The advantage of this ioctl() is that it can be called on any SCSI file descriptor.
The structure that we are passed should look like:
struct sdata { unsigned int inlen; [i] Length of data written to device unsigned int outlen; [i] Length of data read from device unsigned char cmd[x]; [i] SCSI command (6 <= x <= 16) [o] Data read from device starts here [o] On error, sense buffer starts here unsigned char wdata[y]; [i] Data written to device starts here }; |
The SCSI command length is determined by examining the 1st byte of the given command [15] . There is no way to override this.
Data transfers are limited to PAGE_SIZE (4K on i386, 8K on alpha).
The length (x + y) must be at least OMAX_SB_LEN bytes long to accommodate the sense buffer when an error occurs. The sense buffer is truncated to OMAX_SB_LEN (16) bytes so that old code will not be surprised.
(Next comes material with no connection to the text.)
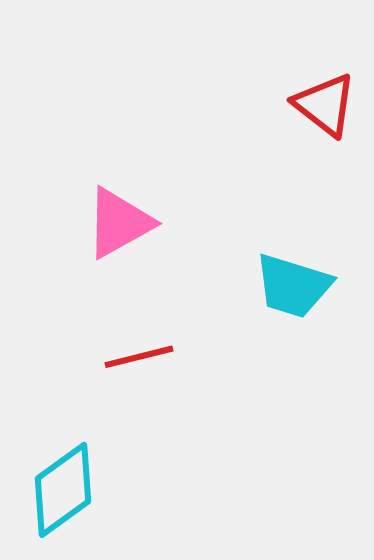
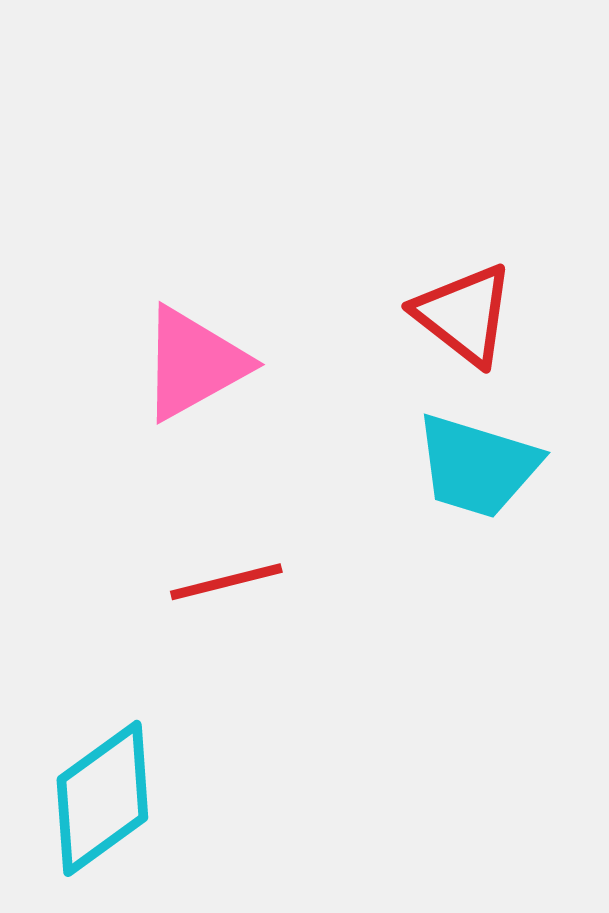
red triangle: (325, 105) -> (464, 314), moved

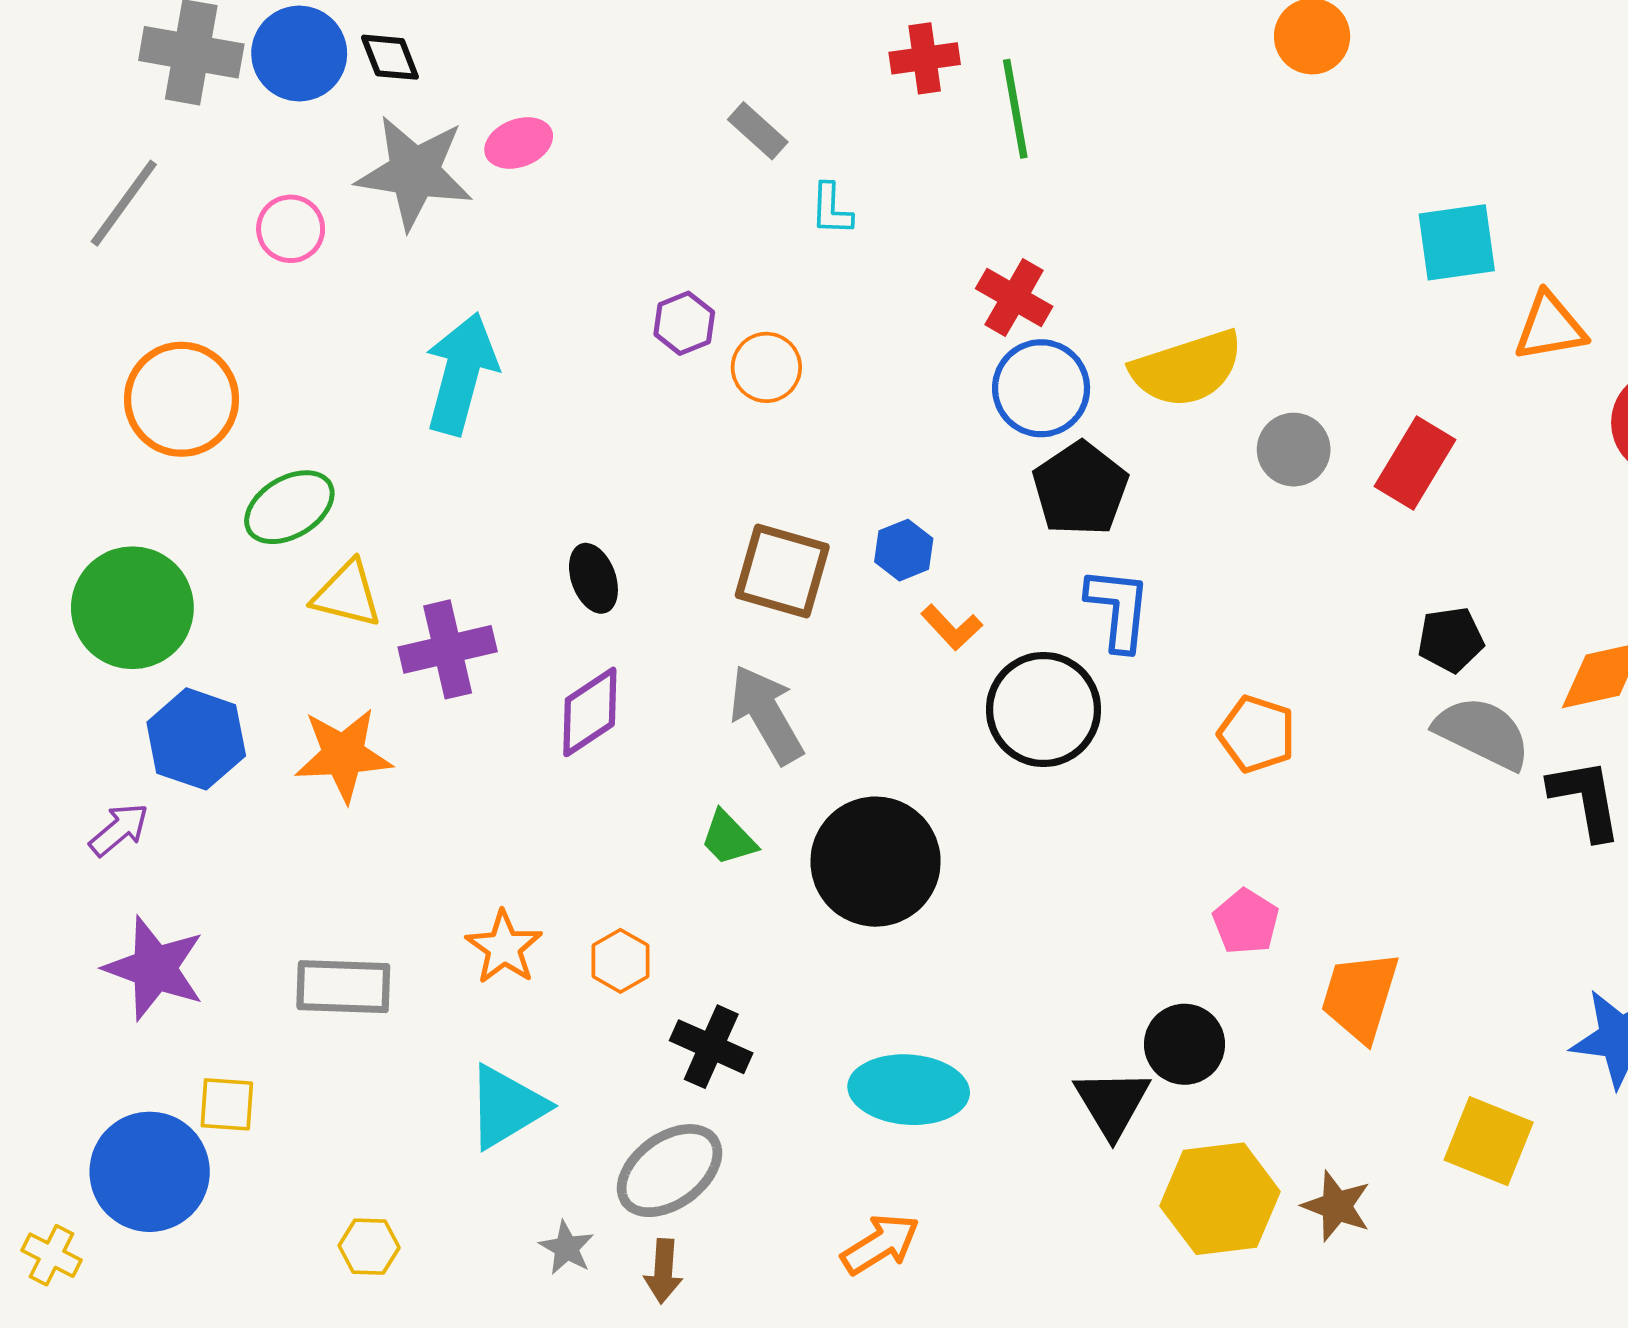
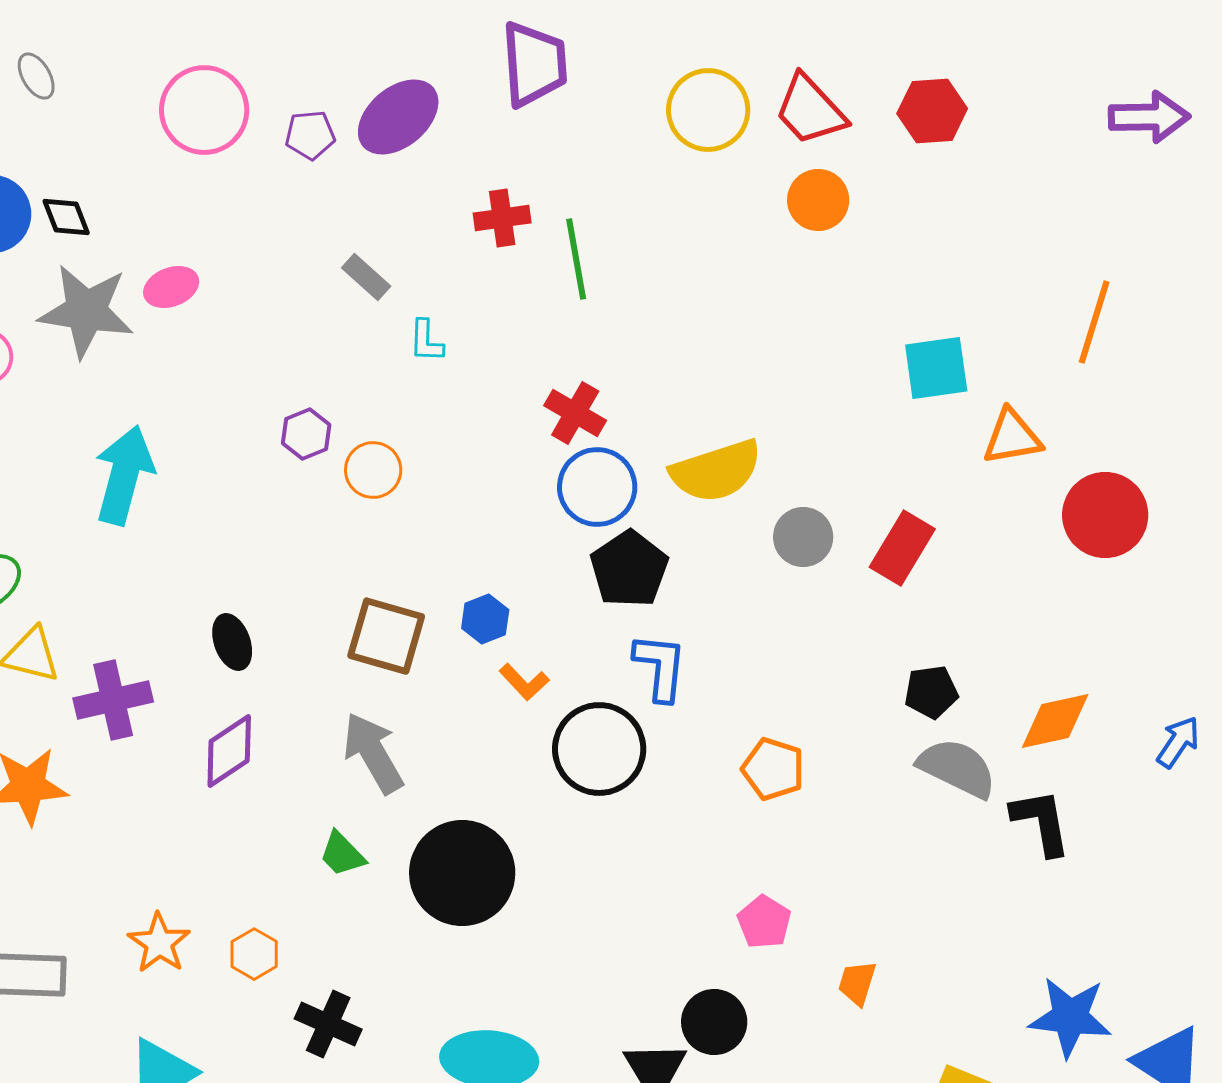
orange trapezoid: (1360, 996) -> (857, 983), size x0.6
If a Unix error occurs (e.g. ENOMEM) then the user will receive a negative return and the Unix error code in 'errno'. If the SCSI command succeeds then 0 is returned. Positive numbers returned are the compacted SCSI error codes (4 bytes in one int) where the lowest byte is the SCSI status. See the drivers/scsi/scsi.h file for more information on this.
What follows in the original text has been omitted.